To do:
What is needed is an exact copy of the entries below, with the pictures left out.

Available data:

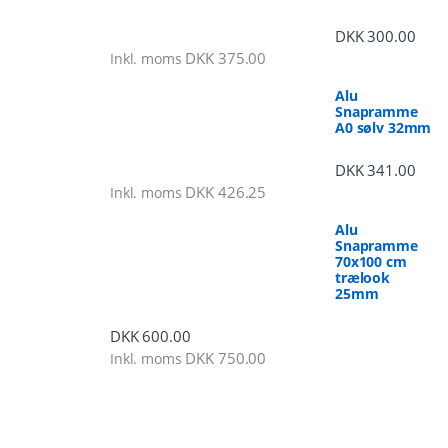
DKK
300.00
DKK
375.00
Inkl. moms
Alu
Snapramme
A0 sølv 32mm
DKK
341.00
DKK
426.25
Inkl. moms
Alu
Snapramme
70x100 cm
trælook
25mm
DKK
600.00
DKK
750.00
Inkl. moms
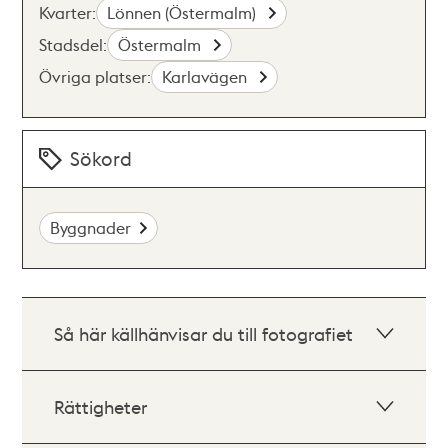
Kvarter:
Lönnen (Östermalm)
Stadsdel:
Östermalm
Övriga platser:
Karlavägen
Sökord
Byggnader
Så här källhänvisar du till fotografiet
Rättigheter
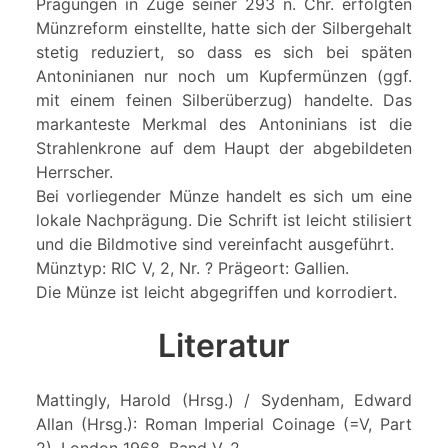
Prägungen in Zuge seiner 293 n. Chr. erfolgten
Münzreform einstellte, hatte sich der Silbergehalt
stetig reduziert, so dass es sich bei späten
Antoninianen nur noch um Kupfermünzen (ggf.
mit einem feinen Silberüberzug) handelte. Das
markanteste Merkmal des Antoninians ist die
Strahlenkrone auf dem Haupt der abgebildeten
Herrscher.
Bei vorliegender Münze handelt es sich um eine
lokale Nachprägung. Die Schrift ist leicht stilisiert
und die Bildmotive sind vereinfacht ausgeführt.
Münztyp: RIC V, 2, Nr. ? Prägeort: Gallien.
Die Münze ist leicht abgegriffen und korrodiert.
Literatur
Mattingly, Harold (Hrsg.) / Sydenham, Edward
Allan (Hrsg.): Roman Imperial Coinage (=V, Part
2), London 1968, Band V, 2.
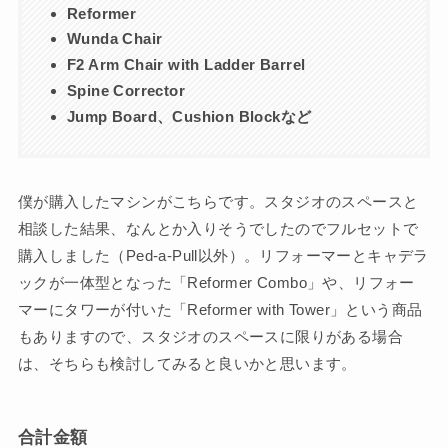
Reformer
Wunda Chair
F2 Arm Chair with Ladder Barrel
Spine Corrector
Jump Board、Cushion Blockなど
僕が購入したマシンがこちらです。スタジオのスペースと
相談した結果、なんとか入りそうでしたのでフルセットで
購入しました（Ped-a-Pull以外）。リフォーマーとキャデラ
ックが一体型となった「Reformer Combo」や、リフォー
マーにタワーが付いた「Reformer with Tower」という商品
もありますので、スタジオのスペースに限りがある場合
は、そちらも検討してみると良いかと思います。
合計金額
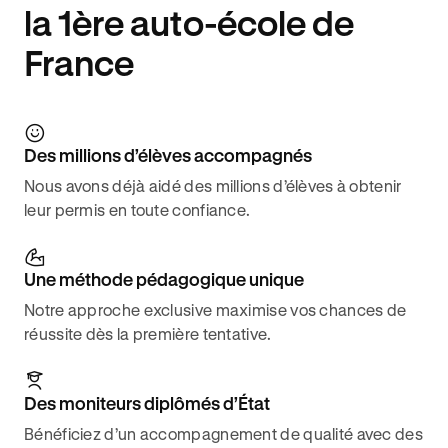
la 1ère auto-école de
France
Des millions d’élèves accompagnés
Nous avons déjà aidé des millions d’élèves à obtenir
leur permis en toute confiance.
Une méthode pédagogique unique
Notre approche exclusive maximise vos chances de
réussite dès la première tentative.
Des moniteurs diplômés d’État
Bénéficiez d’un accompagnement de qualité avec des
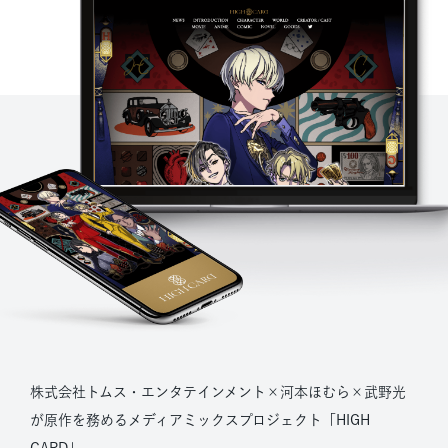
株式会社トムス・エンタテインメント×河本ほむら×武野光
が原作を務めるメディアミックスプロジェクト「HIGH
CARD」。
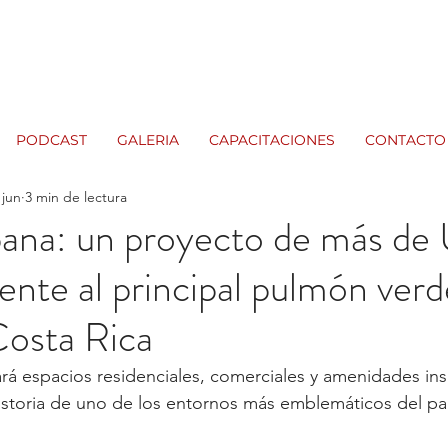
PODCAST
GALERIA
CAPACITACIONES
CONTACTO
 jun
3 min de lectura
na: un proyecto de más d
rente al principal pulmón ver
Costa Rica
rá espacios residenciales, comerciales y amenidades ins
historia de uno de los entornos más emblemáticos del paí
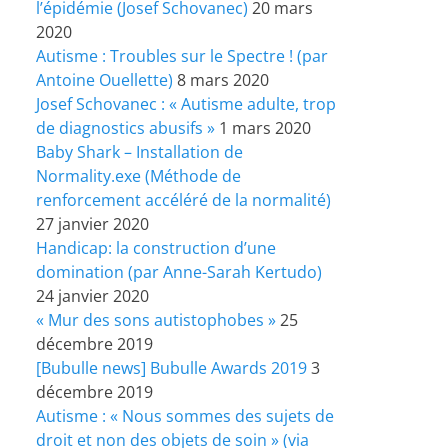
l’épidémie (Josef Schovanec)
20 mars
2020
Autisme : Troubles sur le Spectre ! (par
Antoine Ouellette)
8 mars 2020
Josef Schovanec : « Autisme adulte, trop
de diagnostics abusifs »
1 mars 2020
Baby Shark – Installation de
Normality.exe (Méthode de
renforcement accéléré de la normalité)
27 janvier 2020
Handicap: la construction d’une
domination (par Anne-Sarah Kertudo)
24 janvier 2020
« Mur des sons autistophobes »
25
décembre 2019
[Bubulle news] Bubulle Awards 2019
3
décembre 2019
Autisme : « Nous sommes des sujets de
droit et non des objets de soin » (via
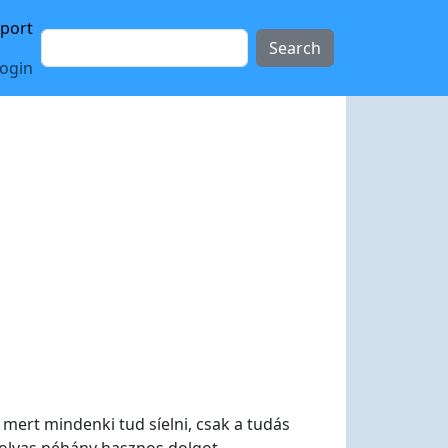
sport
Search
login
 mert mindenki tud síelni, csak a tudás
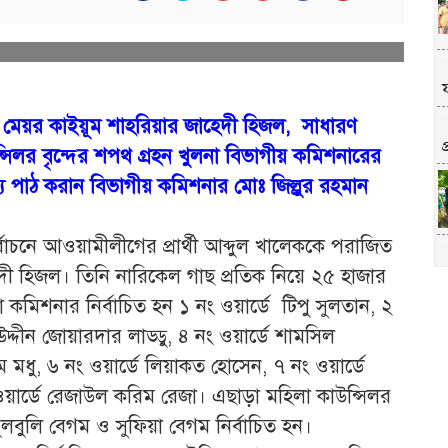
েয়র কাইয়ূম শাহরিয়ার জাহেদী হিজল, সাধারণ
প
ন্সিলর বৃন্দের শপথ গ্রহন খুলনা বিভাগীয় কমিশনারের
্য পাঠ করান বিভাগীয় কমিশনার মোঃ জিল্লুর রহমান
্বাচনে আওয়ামীলীগের প্রার্থী আব্দুল খালেককে পরাজিত
দী হিজল। তিনি নারিকেল গাছ প্রতিক নিয়ে ২৫ হাজার
কমিশনার নির্বাচিত হন ১ নং ওয়ার্ডে টিপু সুলতান, ২
উদ্দীন জোয়ারদার লাড্ডু, ৪ নং ওয়ার্ডে শামসিল
মধু, ৬ নং ওয়ার্ডে লিয়াকত হোসেন, ৭ নং ওয়ার্ডে
ওয়ার্ডে রেজাউল করিম রেজা। এছাড়া মহিলা কাউন্সিলর
লবুলি বেগম ও সুফিয়া বেগম নির্বাচিত হন।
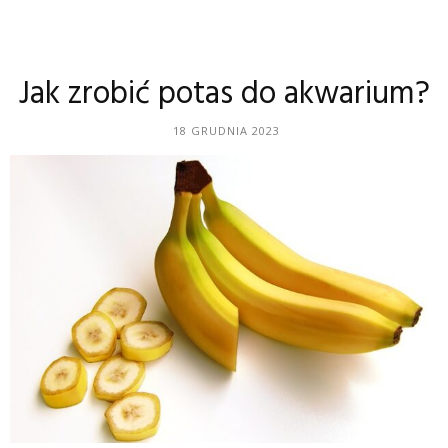
Jak zrobić potas do akwarium?
18 GRUDNIA 2023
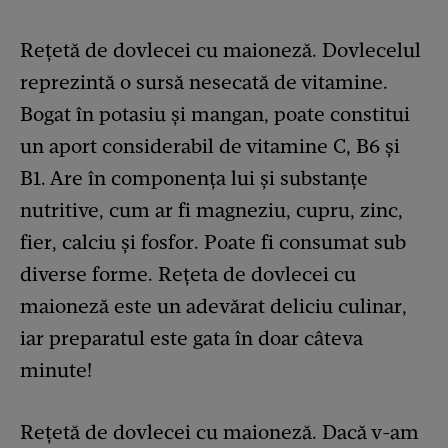
Rețetă de dovlecei cu maioneză. Dovlecelul
reprezintă o sursă nesecată de vitamine.
Bogat în potasiu și mangan, poate constitui
un aport considerabil de vitamine C, B6 și
B1. Are în componența lui și substanțe
nutritive, cum ar fi magneziu, cupru, zinc,
fier, calciu și fosfor. Poate fi consumat sub
diverse forme. Rețeta de dovlecei cu
maioneză este un adevărat deliciu culinar,
iar preparatul este gata în doar câteva
minute!
Rețetă de dovlecei cu maioneză. Dacă v-am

Response to the exercise:
DKK
300.00
DKK
375.00
Inkl. moms
Alu
Snapramme
A0 sølv 32mm
DKK
341.00
DKK
426.25
Inkl. moms
Alu
Snapramme
70x100 cm
trælook
25mm
DKK
600.00
DKK
750.00
Inkl. moms
Kvarter:
Lönnen (Östermalm)
Stadsdel:
Östermalm
Övriga platser:
Karlavägen
Sökord
Byggnader
Så här källhänvisar du till fotografiet
Rättigheter
Prägungen in Zuge seiner 293 n. Chr. erfolgten
Münzreform einstellte, hatte sich der Silbergehalt
stetig reduziert, so dass es sich bei späten
Antoninianen nur noch um Kupfermünzen (ggf.
mit einem feinen Silberüberzug) handelte. Das
markanteste Merkmal des Antoninians ist die
Strahlenkrone auf dem Haupt der abgebildeten
Herrscher.
Bei vorliegender Münze handelt es sich um eine
lokale Nachprägung. Die Schrift ist leicht stilisiert
und die Bildmotive sind vereinfacht ausgeführt.
Münztyp: RIC V, 2, Nr. ? Prägeort: Gallien.
Die Münze ist leicht abgegriffen und korrodiert.
Literatur
Mattingly, Harold (Hrsg.) / Sydenham, Edward
Allan (Hrsg.): Roman Imperial Coinage (=V, Part
2), London 1968, Band V, 2.
Reformer
Wunda Chair
F2 Arm Chair with Ladder Barrel
Spine Corrector
Jump Board、Cushion Blockなど
僕が購入したマシンがこちらです。スタジオのスペースと
相談した結果、なんとか入りそうでしたのでフルセットで
購入しました（Ped-a-Pull以外）。リフォーマーとキャデラ
ックが一体型となった「Reformer Combo」や、リフォー
マーにタワーが付いた「Reformer with Tower」という商品
もありますので、スタジオのスペースに限りがある場合
は、そちらも検討してみると良いかと思います。
合計金額
la 1ère auto-école de
France
Des millions d’élèves accompagnés
Nous avons déjà aidé des millions d’élèves à obtenir
leur permis en toute confiance.
Une méthode pédagogique unique
Notre approche exclusive maximise vos chances de
réussite dès la première tentative.
Des moniteurs diplômés d’État
Bénéficiez d’un accompagnement de qualité avec des
株式会社トムス・エンタテインメント×河本ほむら×武野光
が原作を務めるメディアミックスプロジェクト「HIGH
CARD」。
PODCAST
GALERIA
CAPACITACIONES
CONTACTO
 jun
3 min de lectura
na: un proyecto de más d
rente al principal pulmón ver
Costa Rica
rá espacios residenciales, comerciales y amenidades ins
historia de uno de los entornos más emblemáticos del paí
l’épidémie (Josef Schovanec)
20 mars
2020
Autisme : Troubles sur le Spectre ! (par
Antoine Ouellette)
8 mars 2020
Josef Schovanec : « Autisme adulte, trop
de diagnostics abusifs »
1 mars 2020
Baby Shark – Installation de
Normality.exe (Méthode de
renforcement accéléré de la normalité)
27 janvier 2020
Handicap: la construction d’une
domination (par Anne-Sarah Kertudo)
24 janvier 2020
« Mur des sons autistophobes »
25
décembre 2019
[Bubulle news] Bubulle Awards 2019
3
décembre 2019
Autisme : « Nous sommes des sujets de
droit et non des objets de soin » (via
sport
Search
login
 mert mindenki tud síelni, csak a tudás
েয়র কাইয়ূম শাহরিয়ার জাহেদী হিজল, সাধারণ
প
ন্সিলর বৃন্দের শপথ গ্রহন খুলনা বিভাগীয় কমিশনারের
্য পাঠ করান বিভাগীয় কমিশনার মোঃ জিল্লুর রহমান
্বাচনে আওয়ামীলীগের প্রার্থী আব্দুল খালেককে পরাজিত
দী হিজল। তিনি নারিকেল গাছ প্রতিক নিয়ে ২৫ হাজার
কমিশনার নির্বাচিত হন ১ নং ওয়ার্ডে টিপু সুলতান, ২
উদ্দীন জোয়ারদার লাড্ডু, ৪ নং ওয়ার্ডে শামসিল
মধু, ৬ নং ওয়ার্ডে লিয়াকত হোসেন, ৭ নং ওয়ার্ডে
ওয়ার্ডে রেজাউল করিম রেজা। এছাড়া মহিলা কাউন্সিলর
লবুলি বেগম ও সুফিয়া বেগম নির্বাচিত হন।
Jak zrobić potas do akwarium?
18 GRUDNIA 2023
Rețetă de dovlecei cu maioneză. Dovlecelul
reprezintă o sursă nesecată de vitamine.
Bogat în potasiu și mangan, poate constitui
un aport considerabil de vitamine C, B6 și
B1. Are în componența lui și substanțe
nutritive, cum ar fi magneziu, cupru, zinc,
fier, calciu și fosfor. Poate fi consumat sub
diverse forme. Rețeta de dovlecei cu
maioneză este un adevărat deliciu culinar,
iar preparatul este gata în doar câteva
minute!
Rețetă de dovlecei cu maioneză. Dacă v-am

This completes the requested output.